_What to work on_: Among the entries below, only the lines starting at the one with "ПРИЗНАЛА ИНАРУ КЕХРЕ" and ending at the one with "минимизации вложений в", both included, are to be printed exactly.

_Task material_:
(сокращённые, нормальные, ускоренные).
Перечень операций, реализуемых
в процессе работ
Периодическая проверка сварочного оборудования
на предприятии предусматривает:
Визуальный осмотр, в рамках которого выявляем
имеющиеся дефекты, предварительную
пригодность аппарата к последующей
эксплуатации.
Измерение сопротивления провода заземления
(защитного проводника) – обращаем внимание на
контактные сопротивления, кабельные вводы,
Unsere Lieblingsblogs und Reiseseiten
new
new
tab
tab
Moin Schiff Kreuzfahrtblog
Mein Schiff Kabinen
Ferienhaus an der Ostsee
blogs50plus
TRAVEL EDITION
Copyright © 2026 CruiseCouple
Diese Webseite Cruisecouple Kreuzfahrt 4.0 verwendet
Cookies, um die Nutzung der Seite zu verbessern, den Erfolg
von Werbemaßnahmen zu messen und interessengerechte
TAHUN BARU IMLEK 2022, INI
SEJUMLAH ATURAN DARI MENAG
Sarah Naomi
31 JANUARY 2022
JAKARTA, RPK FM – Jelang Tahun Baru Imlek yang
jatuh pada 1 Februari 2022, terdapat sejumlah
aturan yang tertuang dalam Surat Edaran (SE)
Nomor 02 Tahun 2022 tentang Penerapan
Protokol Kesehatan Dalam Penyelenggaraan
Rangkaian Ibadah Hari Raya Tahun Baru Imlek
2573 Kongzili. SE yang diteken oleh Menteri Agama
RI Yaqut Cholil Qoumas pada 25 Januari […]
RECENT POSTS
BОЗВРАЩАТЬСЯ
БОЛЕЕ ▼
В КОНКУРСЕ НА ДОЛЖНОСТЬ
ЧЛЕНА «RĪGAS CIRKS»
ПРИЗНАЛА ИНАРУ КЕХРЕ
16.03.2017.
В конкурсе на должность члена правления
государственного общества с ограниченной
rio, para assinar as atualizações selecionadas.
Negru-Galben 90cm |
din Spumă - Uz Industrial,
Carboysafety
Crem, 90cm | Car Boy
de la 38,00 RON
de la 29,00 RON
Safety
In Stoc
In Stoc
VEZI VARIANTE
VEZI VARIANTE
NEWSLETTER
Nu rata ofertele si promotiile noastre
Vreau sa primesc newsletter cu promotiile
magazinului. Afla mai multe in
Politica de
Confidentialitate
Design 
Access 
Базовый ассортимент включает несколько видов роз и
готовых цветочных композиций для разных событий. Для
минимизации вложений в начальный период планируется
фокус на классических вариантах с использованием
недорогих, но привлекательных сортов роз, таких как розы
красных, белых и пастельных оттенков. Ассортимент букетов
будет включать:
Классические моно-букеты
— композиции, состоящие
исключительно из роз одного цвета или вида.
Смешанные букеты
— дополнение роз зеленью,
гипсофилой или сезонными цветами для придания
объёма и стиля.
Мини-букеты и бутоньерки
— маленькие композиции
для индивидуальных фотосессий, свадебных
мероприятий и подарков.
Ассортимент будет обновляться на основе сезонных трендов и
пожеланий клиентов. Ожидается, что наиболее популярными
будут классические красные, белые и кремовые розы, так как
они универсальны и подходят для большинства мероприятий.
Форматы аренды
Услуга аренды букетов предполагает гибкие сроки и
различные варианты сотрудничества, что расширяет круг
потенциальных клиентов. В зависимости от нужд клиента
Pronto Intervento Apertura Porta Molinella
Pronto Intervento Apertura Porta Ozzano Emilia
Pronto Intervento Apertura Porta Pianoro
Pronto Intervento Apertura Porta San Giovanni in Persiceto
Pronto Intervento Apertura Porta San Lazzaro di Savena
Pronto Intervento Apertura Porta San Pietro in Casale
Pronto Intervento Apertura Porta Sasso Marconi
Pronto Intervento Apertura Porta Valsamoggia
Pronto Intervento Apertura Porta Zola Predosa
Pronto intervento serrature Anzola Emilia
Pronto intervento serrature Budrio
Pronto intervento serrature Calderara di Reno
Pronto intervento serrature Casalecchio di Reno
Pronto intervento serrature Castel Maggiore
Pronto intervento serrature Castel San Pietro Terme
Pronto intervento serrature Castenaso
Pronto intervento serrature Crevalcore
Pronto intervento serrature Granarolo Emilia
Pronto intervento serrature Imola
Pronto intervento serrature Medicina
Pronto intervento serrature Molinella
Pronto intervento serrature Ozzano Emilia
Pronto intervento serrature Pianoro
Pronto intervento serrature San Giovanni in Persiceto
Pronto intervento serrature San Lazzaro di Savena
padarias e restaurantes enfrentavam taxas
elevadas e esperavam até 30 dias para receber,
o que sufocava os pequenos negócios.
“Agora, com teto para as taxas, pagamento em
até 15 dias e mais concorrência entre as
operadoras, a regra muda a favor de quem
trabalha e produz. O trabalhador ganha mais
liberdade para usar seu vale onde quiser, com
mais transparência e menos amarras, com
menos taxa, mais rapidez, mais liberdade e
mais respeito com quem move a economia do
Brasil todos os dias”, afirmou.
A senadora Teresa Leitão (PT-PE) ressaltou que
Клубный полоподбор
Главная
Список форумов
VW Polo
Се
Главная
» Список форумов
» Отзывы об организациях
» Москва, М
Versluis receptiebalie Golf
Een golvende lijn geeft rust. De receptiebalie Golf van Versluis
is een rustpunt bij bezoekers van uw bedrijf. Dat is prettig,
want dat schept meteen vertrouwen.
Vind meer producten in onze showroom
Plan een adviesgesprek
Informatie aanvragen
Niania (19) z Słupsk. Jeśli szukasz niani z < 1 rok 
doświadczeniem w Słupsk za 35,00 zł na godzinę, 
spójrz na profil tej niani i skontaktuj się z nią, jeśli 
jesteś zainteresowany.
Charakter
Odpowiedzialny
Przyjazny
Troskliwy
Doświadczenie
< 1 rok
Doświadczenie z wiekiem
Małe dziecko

_Your solution_:
ПРИЗНАЛА ИНАРУ КЕХРЕ
16.03.2017.
В конкурсе на должность члена правления
государственного общества с ограниченной
rio, para assinar as atualizações selecionadas.
Negru-Galben 90cm |
din Spumă - Uz Industrial,
Carboysafety
Crem, 90cm | Car Boy
de la 38,00 RON
de la 29,00 RON
Safety
In Stoc
In Stoc
VEZI VARIANTE
VEZI VARIANTE
NEWSLETTER
Nu rata ofertele si promotiile noastre
Vreau sa primesc newsletter cu promotiile
magazinului. Afla mai multe in
Politica de
Confidentialitate
Design 
Access 
Базовый ассортимент включает несколько видов роз и
готовых цветочных композиций для разных событий. Для
минимизации вложений в начальный период планируется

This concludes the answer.